Kim Schmitz veut même aller plus loin pour retrouver une image d'entrepreneur respectable : en rappelant que «87% des 500 entreprises les plus fortunées ont ouvert un compte Premium chez nous» , il propose de transformer Mega en «l'un des plus gros clients de l'industrie culturelle pour oublier ces conneries de "sites voyous". On va payer les créateurs de contenus !»

Son plan, pour le moins ambitieux, est déjà tout prêt. Deux plateformes de téléchargement légal seront lancées : Megabox pour la musique, sur le modèle d'iTunes, et Megamovie pour les films. Les internautes n'auront pas à débourser un seul centime : pour accéder à l'intégralité des contenus, il leur suffira de s'abonner au service Megakey et d'accepter que le groupe Mega prenne le contrôle de 10 à 15% des publicités affichées sur leur navigateur.

«Ça marche comme un bloqueur de pub , détaille Schmitz, mais au lieu de les bloquer, on les remplace par celles venant de notre propre régie publicitaire, Megaclick.» Schmitz, qui n'a peur de rien, envisage donc purement et simplement de «pirater» les espaces publicitaires de sites Internet ne lui appartenant pas. Chez un internaute ayant activé ce système, on verrait par exemple, dans la colonne du milieu d'Ecrans.fr, une pub gérée par Megaclick à la place de cette grande bannière vantant un ordinateur portable.

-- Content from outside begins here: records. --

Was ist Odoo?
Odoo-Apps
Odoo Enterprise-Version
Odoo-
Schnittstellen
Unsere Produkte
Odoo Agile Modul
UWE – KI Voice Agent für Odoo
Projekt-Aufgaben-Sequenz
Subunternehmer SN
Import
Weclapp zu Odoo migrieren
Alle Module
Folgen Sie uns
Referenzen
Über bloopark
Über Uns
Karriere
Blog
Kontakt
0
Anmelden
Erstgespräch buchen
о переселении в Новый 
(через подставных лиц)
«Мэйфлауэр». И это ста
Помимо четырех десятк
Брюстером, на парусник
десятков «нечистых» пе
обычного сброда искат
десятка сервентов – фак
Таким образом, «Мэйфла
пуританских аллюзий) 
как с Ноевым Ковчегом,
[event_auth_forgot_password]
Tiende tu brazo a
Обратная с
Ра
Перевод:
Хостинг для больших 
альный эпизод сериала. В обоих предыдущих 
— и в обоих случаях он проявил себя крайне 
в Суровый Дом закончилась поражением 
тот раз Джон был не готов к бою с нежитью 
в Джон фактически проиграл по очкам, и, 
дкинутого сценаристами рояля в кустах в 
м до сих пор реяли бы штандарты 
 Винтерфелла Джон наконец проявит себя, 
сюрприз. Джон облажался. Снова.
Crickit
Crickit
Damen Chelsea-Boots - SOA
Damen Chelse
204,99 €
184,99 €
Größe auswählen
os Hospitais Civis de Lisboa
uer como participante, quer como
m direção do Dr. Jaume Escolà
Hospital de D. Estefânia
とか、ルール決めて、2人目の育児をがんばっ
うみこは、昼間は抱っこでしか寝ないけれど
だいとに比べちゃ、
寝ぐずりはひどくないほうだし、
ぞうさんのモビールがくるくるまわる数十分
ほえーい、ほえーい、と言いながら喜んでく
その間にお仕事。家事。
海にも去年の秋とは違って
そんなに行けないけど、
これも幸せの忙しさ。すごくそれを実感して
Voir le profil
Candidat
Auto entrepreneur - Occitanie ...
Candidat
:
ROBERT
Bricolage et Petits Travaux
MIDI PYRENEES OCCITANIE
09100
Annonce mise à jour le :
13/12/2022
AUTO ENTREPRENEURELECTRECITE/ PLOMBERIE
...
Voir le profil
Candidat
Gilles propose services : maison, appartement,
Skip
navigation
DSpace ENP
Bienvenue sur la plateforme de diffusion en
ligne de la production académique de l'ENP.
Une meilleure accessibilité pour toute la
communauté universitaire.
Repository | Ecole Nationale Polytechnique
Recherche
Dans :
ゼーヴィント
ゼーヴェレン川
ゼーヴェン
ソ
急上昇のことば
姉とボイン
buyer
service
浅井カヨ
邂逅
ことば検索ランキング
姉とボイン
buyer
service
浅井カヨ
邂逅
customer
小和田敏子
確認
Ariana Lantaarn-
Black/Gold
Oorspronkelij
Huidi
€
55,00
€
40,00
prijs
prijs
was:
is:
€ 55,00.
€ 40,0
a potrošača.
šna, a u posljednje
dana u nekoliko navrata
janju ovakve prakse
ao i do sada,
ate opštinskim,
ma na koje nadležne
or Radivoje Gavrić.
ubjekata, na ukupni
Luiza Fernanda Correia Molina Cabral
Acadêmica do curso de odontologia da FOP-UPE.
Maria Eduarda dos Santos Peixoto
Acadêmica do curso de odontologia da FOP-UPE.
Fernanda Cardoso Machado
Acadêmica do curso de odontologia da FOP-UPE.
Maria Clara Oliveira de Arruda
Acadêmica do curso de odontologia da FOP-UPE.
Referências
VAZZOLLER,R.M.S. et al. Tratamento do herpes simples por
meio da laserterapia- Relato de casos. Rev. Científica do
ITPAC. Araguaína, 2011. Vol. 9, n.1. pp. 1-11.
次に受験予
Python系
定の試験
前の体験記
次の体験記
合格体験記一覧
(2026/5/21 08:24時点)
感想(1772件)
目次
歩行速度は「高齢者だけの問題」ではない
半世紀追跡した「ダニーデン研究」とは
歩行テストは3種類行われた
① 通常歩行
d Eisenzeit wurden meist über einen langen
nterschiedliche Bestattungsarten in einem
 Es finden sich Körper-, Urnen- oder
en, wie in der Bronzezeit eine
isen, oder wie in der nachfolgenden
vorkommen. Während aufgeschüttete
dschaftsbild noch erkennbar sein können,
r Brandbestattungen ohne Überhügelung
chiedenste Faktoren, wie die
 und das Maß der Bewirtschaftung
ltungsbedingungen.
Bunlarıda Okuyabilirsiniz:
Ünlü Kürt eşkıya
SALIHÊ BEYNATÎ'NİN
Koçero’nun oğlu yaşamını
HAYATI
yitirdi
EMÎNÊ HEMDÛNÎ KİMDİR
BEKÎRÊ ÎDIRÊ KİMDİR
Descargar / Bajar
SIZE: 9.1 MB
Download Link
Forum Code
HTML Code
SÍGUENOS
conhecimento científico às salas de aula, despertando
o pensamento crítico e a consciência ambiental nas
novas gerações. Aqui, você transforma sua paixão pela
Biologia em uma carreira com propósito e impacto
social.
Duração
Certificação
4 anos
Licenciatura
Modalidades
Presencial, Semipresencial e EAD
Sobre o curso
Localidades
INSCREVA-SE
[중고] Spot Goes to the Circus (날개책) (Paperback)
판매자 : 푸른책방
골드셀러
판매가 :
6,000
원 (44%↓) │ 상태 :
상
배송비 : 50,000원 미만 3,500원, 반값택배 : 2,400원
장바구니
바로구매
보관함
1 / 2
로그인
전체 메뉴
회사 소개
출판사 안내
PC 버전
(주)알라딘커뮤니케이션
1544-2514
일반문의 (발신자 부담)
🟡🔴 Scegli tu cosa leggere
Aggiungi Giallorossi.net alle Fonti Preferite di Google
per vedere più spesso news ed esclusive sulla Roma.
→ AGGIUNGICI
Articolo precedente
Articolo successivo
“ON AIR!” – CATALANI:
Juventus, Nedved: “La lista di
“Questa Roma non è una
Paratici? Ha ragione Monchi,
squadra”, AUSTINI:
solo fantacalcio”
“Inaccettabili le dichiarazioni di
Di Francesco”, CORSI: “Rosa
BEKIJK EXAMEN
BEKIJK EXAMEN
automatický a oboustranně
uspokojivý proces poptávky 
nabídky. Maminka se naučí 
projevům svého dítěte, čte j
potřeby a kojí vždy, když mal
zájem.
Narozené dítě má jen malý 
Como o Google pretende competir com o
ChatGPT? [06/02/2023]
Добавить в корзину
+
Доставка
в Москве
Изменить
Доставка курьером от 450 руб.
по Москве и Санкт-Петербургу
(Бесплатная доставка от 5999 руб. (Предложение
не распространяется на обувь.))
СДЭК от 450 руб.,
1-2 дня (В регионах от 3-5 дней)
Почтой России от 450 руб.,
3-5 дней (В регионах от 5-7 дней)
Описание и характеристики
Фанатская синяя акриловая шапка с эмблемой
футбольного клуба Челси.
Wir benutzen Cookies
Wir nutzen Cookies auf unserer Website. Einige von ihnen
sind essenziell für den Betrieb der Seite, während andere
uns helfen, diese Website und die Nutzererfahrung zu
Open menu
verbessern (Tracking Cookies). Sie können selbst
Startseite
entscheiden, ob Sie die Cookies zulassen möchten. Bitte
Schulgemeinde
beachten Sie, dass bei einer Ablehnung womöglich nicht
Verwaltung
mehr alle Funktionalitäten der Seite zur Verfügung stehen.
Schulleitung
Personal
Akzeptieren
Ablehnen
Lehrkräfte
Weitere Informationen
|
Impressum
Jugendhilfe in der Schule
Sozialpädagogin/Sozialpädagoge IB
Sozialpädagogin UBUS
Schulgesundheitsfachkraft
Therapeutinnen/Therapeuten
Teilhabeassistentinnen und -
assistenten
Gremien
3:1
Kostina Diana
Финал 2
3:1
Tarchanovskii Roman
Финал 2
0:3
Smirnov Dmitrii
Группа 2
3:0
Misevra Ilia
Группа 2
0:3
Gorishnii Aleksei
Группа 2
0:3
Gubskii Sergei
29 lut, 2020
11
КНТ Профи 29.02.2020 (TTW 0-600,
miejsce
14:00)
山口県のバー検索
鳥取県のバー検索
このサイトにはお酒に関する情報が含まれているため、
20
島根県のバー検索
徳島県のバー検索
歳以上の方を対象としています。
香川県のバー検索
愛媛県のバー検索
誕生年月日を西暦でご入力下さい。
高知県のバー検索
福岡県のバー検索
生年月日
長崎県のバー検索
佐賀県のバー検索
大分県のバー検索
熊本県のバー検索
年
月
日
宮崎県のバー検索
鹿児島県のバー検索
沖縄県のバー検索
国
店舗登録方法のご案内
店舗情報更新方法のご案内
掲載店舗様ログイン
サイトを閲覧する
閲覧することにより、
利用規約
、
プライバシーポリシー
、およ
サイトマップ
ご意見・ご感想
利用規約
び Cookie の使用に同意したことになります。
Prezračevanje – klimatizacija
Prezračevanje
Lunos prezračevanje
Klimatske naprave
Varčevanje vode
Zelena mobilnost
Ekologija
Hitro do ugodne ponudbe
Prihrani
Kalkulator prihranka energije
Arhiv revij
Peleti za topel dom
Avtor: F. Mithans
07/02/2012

Et lorsque cette pub détournée est chargée sur un navigateur, elle rapporte au groupe Mega plutôt qu'à Libération . «Cela devrait permettre de générer assez d'argent pour fournir gratuitement aux internautes des services et du contenu légal» , conclut Schmitz, fier de son idée.

«Imaginez 450 millions d'utilisateurs de Megakey en 2015, et un total de 5 milliards de pubs affichées par jour... Ça paiera un sacré paquet de contenus !» Actuellement, Mega cumule plus de 180 millions d'utilisateurs inscrits, et 50 millions de visiteurs uniques par jour. Si les futures négociations avec les ayants droit sont fructueuses, le potentiel est effectivement impressionnant.

Mais la stratégie du groupe Mega a rapidement été éclipsée par une mésaventure survenue hier à la vidéo de MegaUpload... «Cette vidéo n'est plus disponible suite à une réclamation pour atteinte aux droits d'auteur soumise par UMG» , peut-on désormais lire sur la page YouTube . Considérant apparemment que certains éléments (certains artistes signés chez eux ?) leur appartiennent, Universal a demandé à YouTube de retirer la vidéo en question, et le site a obéi. Mais Kim Schmitz jure que tout est en ordre de son côté : «Soyons clairs : rien dans notre chanson ou la vidéo n'appartient à Universal Music Group. Nous avons signé des accords avec tous les artistes approuvant Megaupload» .

Sûr de son droit, et constatant que ses tentatives de dialogues avec la major ont échoué, il a décidé de porter plainte contre Universal Music : «Après cette démonstration d'abus de pouvoir par Universal, nous sommes certains qu'un instrument de censure tel que SOPA ne doit pas être mis dans les mains de ces sociétés.»

De son côté, Universal déclare à GigaOM que «quelques uns de nos artistes (et leurs représentants) nous ont dit n'avoir jamais donné leur accord pour figurer dans la vidéo» . Mais s'ils n'étaient pas d'accord, on se demande bien pourquoi il ont chanté «M-E-G-A, mega mega uploaaad» quatre minutes durant.